In this case, the Shapiro-Wilk test has about 57% power to reject the null of normality. Also, in this case, violating the assumption of normality didn’t do anything bad to our Type I error rate.

## 7.4 Some practical examples

### 7.4.1 “The Birthday Problem”

This is a classic probability problem: how large a random sample of people do you need in order for there to be a better than 50% chance two will have the same birthday? The answer is surprisingly small; only 23. If you have 23 people, the probability that at least two will have the same birthday is 0.507, or 50.7%. The Wikipedia page explains the math and the intuition behind the answer, if you’re curious.

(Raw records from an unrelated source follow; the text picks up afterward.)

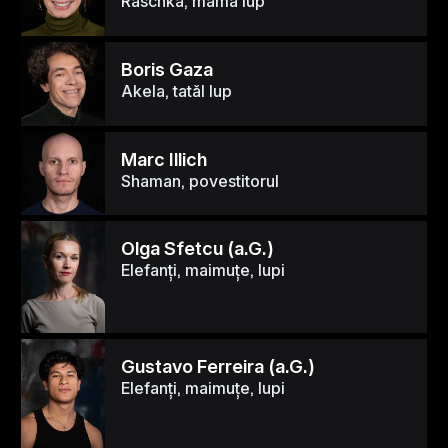
Raschka, mama lup
Boris Gaza
Akela, tatăl lup
Marc Illich
Shaman, povestitorul
Olga Sfetcu (a.G.)
Elefanți, maimuțe, lupi
Gustavo Ferreira (a.G.)
Elefanți, maimuțe, lupi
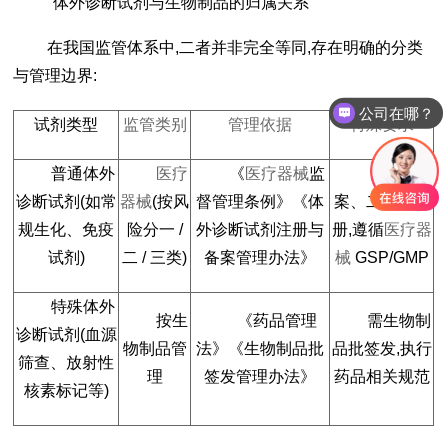
体外诊断试剂与生物制品的归属关系
在我国监管体系中,二者并非完全等同,存在明确的分类
与管理边界:
公司在哪？
试剂类型
监管类别
管理依据
特殊要求
普通体外
医疗
《
医疗器械
监
一类备
诊断试剂(如常
器械
(按风
督管理条例》《体
案、二三类注
规生化、免疫
险分一 /
外诊断试剂注册与
册,遵循
医疗器
试剂)
二 / 三类)
备案管理办法》
械
GSP/GMP
特殊体外
按生
《药品管理
需生物制
诊断试剂(血源
物制品管
法》《生物制品批
品批签发,执行
筛查、放射性
理
签发管理办法》
药品相关规范
核素标记等)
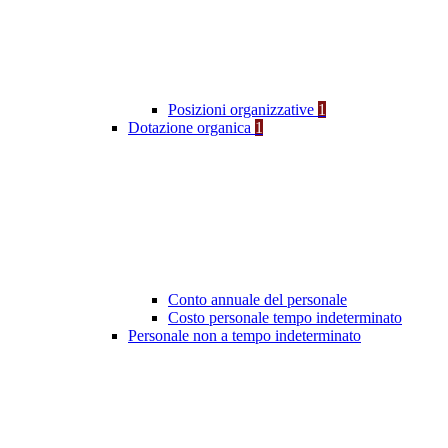
Posizioni organizzative
1
Dotazione organica
1
Conto annuale del personale
Costo personale tempo indeterminato
Personale non a tempo indeterminato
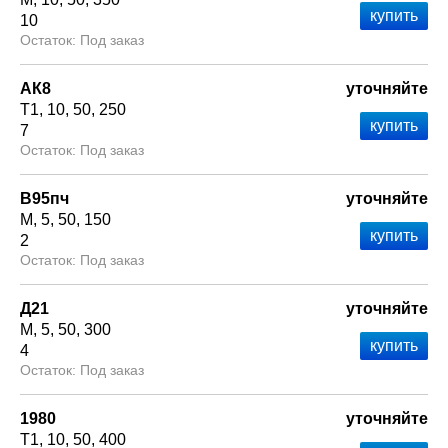
10
Под заказ
АК8
уточняйте
Т1
10
50
250
7
Под заказ
В95пч
уточняйте
М
5
50
150
2
Под заказ
Д21
уточняйте
М
5
50
300
4
Под заказ
1980
уточняйте
Т1
10
50
400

There is a false assumption made for the mathematical solution given on the Wikipedia page: we assume that all birthdays are equally likely. In other words, the probability distribution for the variable “what is this person’s birthday?” is uniform across the integers 1 through 365 (this problem also leaves out February 29th).

This is empirically false. There are fewer births on major holidays, and fewer births on weekends. There are also more fall births than spring births. Here is a detailed plot, taken from the cover of Gelman et. al’s textbook “Bayesian Data Analysis”:

Since days of the year fall on different days of the week across years, this would only matter if we sampled people the same age. But, what about the fact that, in the USA, there are more fall births than spring births, and substantial declines on major holidays? What effect does violating our mathematical assumption have on the calculated result?

It turns out that the assumption of uniform probability is a “conservative” assumption in that it makes the number of people needed be as large as possible, or equivalently makes the calculated probability be as small as possible. So the true probability of having two or more people out of 23 with the same birthday is actually bigger than 50.7%.

It also turns out that, for this problem, the solution is still 23. The probability of at least two people out of 22 having the same birthday, assuming uniform probability, is 0.476 or 47.6%. And the empirical distribution of birthday probabilities does not differ from uniform by enough to push this value above 50%.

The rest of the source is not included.